"She Shook Me Cold" is a song written by David Bowie in 1970 for the album The Man Who Sold the World. Mick Ronson's solo guitar is influenced by hard rock  as played by Cream, Led Zeppelin and Jeff Beck. Although solely credited to Bowie, this and other songs from the album were constructed around jams by all of the musicians. Tony Visconti, who played bass on the track in addition to producing the entire album, was quoted as saying, "The songs were written by all four of us.

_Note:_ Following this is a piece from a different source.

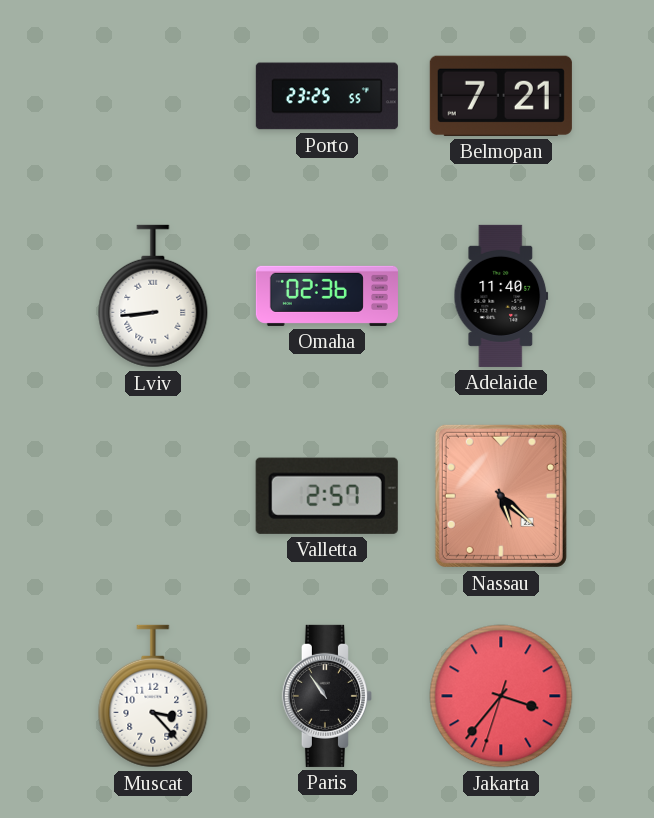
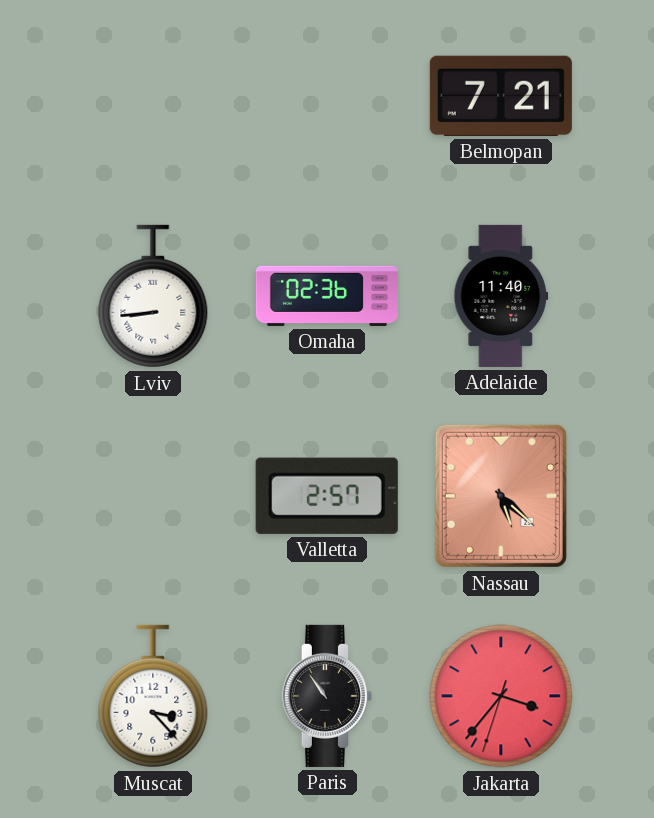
Porto: 23:25 -> none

We'd jam in a basement, and Bowie would just say whether he liked them or not."

Song details 
The working title of this track was "Suck". Its title bears a resemblance to the Muddy Waters song "You Shook Me," which was recorded by Jeff Beck for the then recent album Truth.

The lyrics are from the perspective of a man recounting a sexual encounter with a woman, with frequent references to oral sex. The band was deliberately recorded to sound as "fat" as possible, to be able to play the song live without disappointing.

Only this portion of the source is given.